*** DATA FOR THIS TASK Section Begins ***
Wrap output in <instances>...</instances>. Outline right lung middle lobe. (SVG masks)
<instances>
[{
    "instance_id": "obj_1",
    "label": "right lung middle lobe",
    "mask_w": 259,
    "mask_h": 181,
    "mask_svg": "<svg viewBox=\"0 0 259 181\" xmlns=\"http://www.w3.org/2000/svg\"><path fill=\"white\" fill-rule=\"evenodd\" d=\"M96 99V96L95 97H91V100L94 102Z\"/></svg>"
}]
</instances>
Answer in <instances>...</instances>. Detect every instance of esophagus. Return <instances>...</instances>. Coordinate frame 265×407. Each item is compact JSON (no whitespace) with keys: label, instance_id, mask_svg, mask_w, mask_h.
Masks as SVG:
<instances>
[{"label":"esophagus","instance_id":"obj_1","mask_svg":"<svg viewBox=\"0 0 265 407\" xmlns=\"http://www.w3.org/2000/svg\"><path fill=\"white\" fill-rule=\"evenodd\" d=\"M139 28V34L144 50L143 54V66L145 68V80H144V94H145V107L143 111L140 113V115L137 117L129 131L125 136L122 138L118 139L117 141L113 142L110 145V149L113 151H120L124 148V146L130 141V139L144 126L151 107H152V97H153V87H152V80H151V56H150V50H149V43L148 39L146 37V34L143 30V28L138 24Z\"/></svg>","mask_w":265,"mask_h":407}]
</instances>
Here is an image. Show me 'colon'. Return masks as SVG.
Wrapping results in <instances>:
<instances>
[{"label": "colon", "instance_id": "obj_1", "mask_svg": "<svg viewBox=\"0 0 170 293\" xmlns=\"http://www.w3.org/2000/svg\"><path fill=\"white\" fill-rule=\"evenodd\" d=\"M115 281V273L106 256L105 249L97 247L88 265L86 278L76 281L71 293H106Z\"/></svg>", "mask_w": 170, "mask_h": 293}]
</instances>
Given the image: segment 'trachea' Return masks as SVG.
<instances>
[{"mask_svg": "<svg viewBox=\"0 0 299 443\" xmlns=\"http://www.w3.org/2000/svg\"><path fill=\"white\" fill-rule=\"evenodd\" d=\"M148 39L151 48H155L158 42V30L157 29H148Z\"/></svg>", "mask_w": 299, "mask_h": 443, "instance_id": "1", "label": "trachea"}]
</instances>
*** DATA FOR THIS TASK Section Ends ***
» THE TASK
Write out each line exactly, beginning at the one with "Answer in <instances>...</instances>." and ending at the final line of the records above, with nothing added.

» EXERCISE RESPONSE
Answer in <instances>...</instances>. Detect every instance of esophagus. Return <instances>...</instances>. Coordinate frame 265×407. Each item is compact JSON (no whitespace) with keys: label, instance_id, mask_svg, mask_w, mask_h.
Masks as SVG:
<instances>
[{"label":"esophagus","instance_id":"obj_1","mask_svg":"<svg viewBox=\"0 0 265 407\" xmlns=\"http://www.w3.org/2000/svg\"><path fill=\"white\" fill-rule=\"evenodd\" d=\"M139 28V34L144 50L143 54V66L145 68V80H144V94H145V107L143 111L140 113V115L137 117L129 131L125 136L122 138L118 139L117 141L113 142L110 145V149L113 151H120L124 148V146L130 141V139L144 126L151 107H152V97H153V87H152V80H151V56H150V50H149V43L148 39L146 37V34L143 30V28L138 24Z\"/></svg>","mask_w":265,"mask_h":407}]
</instances>
Here is an image. Show me 'colon'. Return masks as SVG.
Wrapping results in <instances>:
<instances>
[{"label": "colon", "instance_id": "obj_1", "mask_svg": "<svg viewBox=\"0 0 170 293\" xmlns=\"http://www.w3.org/2000/svg\"><path fill=\"white\" fill-rule=\"evenodd\" d=\"M115 281V273L106 256L105 249L97 247L88 265L86 278L76 281L71 293H106Z\"/></svg>", "mask_w": 170, "mask_h": 293}]
</instances>
Given the image: segment 'trachea' Return masks as SVG.
<instances>
[{"mask_svg": "<svg viewBox=\"0 0 299 443\" xmlns=\"http://www.w3.org/2000/svg\"><path fill=\"white\" fill-rule=\"evenodd\" d=\"M148 39L151 48H155L158 42V30L157 29H148Z\"/></svg>", "mask_w": 299, "mask_h": 443, "instance_id": "1", "label": "trachea"}]
</instances>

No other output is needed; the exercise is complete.